Generic Miralax works just as well as brand-name Miralax. Both contain the exact same active ingredient, polyethylene glycol 3350, at the same 17-gram dose, and neither product contains any inactive ingredients or fillers. This makes Miralax one of the simplest cases in the generic-vs-brand debate: there is literally nothing different inside the bottle.
Why They’re Identical
Miralax is a single-ingredient product. The active ingredient is polyethylene glycol 3350 (often abbreviated PEG 3350), a powder you dissolve in liquid. The brand-name version lists no inactive ingredients at all, and neither do the generic versions. That means whether you pick up Miralax, ClearLax, GaviLAX, or a store-brand equivalent, you’re getting the same white powder with nothing else added.
Many generic drugs differ from their brand-name counterparts in fillers, coatings, or dyes. Those differences are cosmetic and don’t affect how the drug works, but they occasionally matter for people with specific allergies or sensitivities. With PEG 3350 products, even that small variable is off the table.
What the FDA Requires
Before any generic reaches pharmacy shelves, the FDA requires it to match the brand-name drug in active ingredient, strength, dosage form, route of administration, and bioequivalence. Bioequivalence means the generic delivers the same amount of the active ingredient into your body at the same rate. Generic manufacturers must also meet the same current Good Manufacturing Practice (cGMP) standards that brand-name facilities follow, and the FDA inspects both types of facilities on an ongoing basis.
For a product like PEG 3350, which is a simple powder dissolved in water, bioequivalence is straightforward. There’s no special coating to engineer, no timed-release mechanism to replicate, and no complex formulation to reverse-engineer.

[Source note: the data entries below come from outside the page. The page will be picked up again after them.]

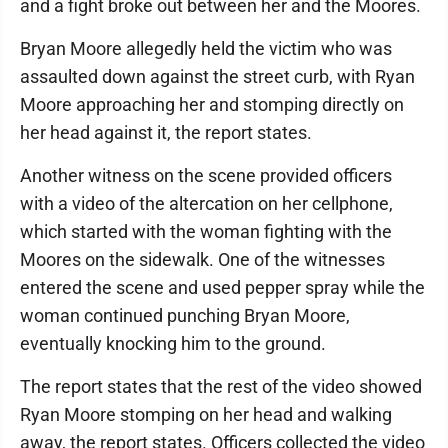
and a fight broke out between her and the Moores.
Bryan Moore allegedly held the victim who was
assaulted down against the street curb, with Ryan
Moore approaching her and stomping directly on
her head against it, the report states.
Another witness on the scene provided officers
with a video of the altercation on her cellphone,
which started with the woman fighting with the
Moores on the sidewalk. One of the witnesses
entered the scene and used pepper spray while the
woman continued punching Bryan Moore,
eventually knocking him to the ground.
The report states that the rest of the video showed
Ryan Moore stomping on her head and walking
away, the report states. Officers collected the video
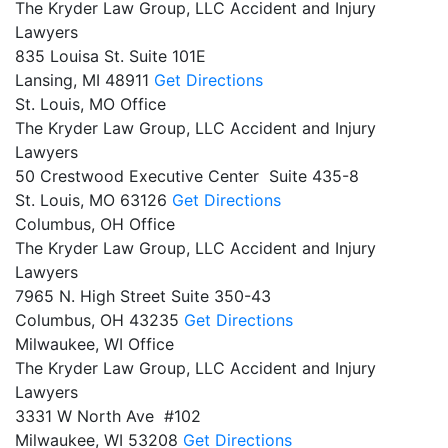
The Kryder Law Group, LLC Accident and Injury
Lawyers
835 Louisa St. Suite 101E
Lansing,
MI
48911
Get Directions
St. Louis, MO Office
The Kryder Law Group, LLC Accident and Injury
Lawyers
50 Crestwood Executive Center Suite 435-8
St. Louis,
MO
63126
Get Directions
Columbus, OH Office
The Kryder Law Group, LLC Accident and Injury
Lawyers
7965 N. High Street Suite 350-43
Columbus,
OH
43235
Get Directions
Milwaukee, WI Office
The Kryder Law Group, LLC Accident and Injury
Lawyers
3331 W North Ave #102
Milwaukee,
WI
53208
Get Directions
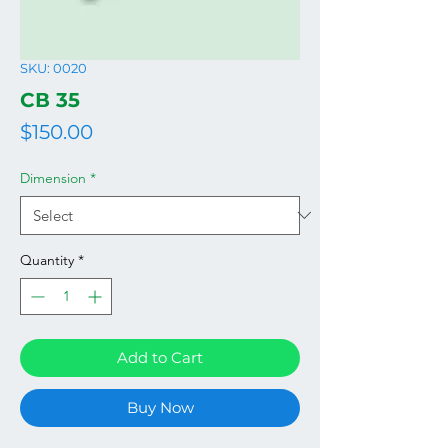
SKU: 0020
СВ 35
Price
$150.00
Dimension
*
Quantity
*
Add to Cart
Buy Now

The generic is, for all practical purposes, the same product in a different container.
Clinical Evidence
Head-to-head trials comparing different PEG formulations in adults with constipation have consistently shown comparable efficacy and safety. Studies in children have reached similar conclusions: different PEG products perform equally well, with the main differences showing up only when electrolytes are added to the formula (which is a separate product used for bowel preparation, not the over-the-counter laxative you’d buy for everyday constipation).
The side effect profile is the same regardless of which version you take. The most common effects are nausea, bloating, cramping, and gas. Less commonly, some people experience diarrhea, which usually signals you should reduce the dose or stop use temporarily.
How PEG 3350 Works
PEG 3350 is an osmotic laxative, meaning it pulls water into your colon to soften stool and stimulate a bowel movement. It isn’t absorbed into the bloodstream in any meaningful amount, which is one reason the side effect profile is mild and the generic-vs-brand question is so straightforward. The powder doesn’t need to be metabolized by your liver or reach a specific concentration in your blood. It just needs to reach your intestines and attract water, which any source of PEG 3350 will do identically.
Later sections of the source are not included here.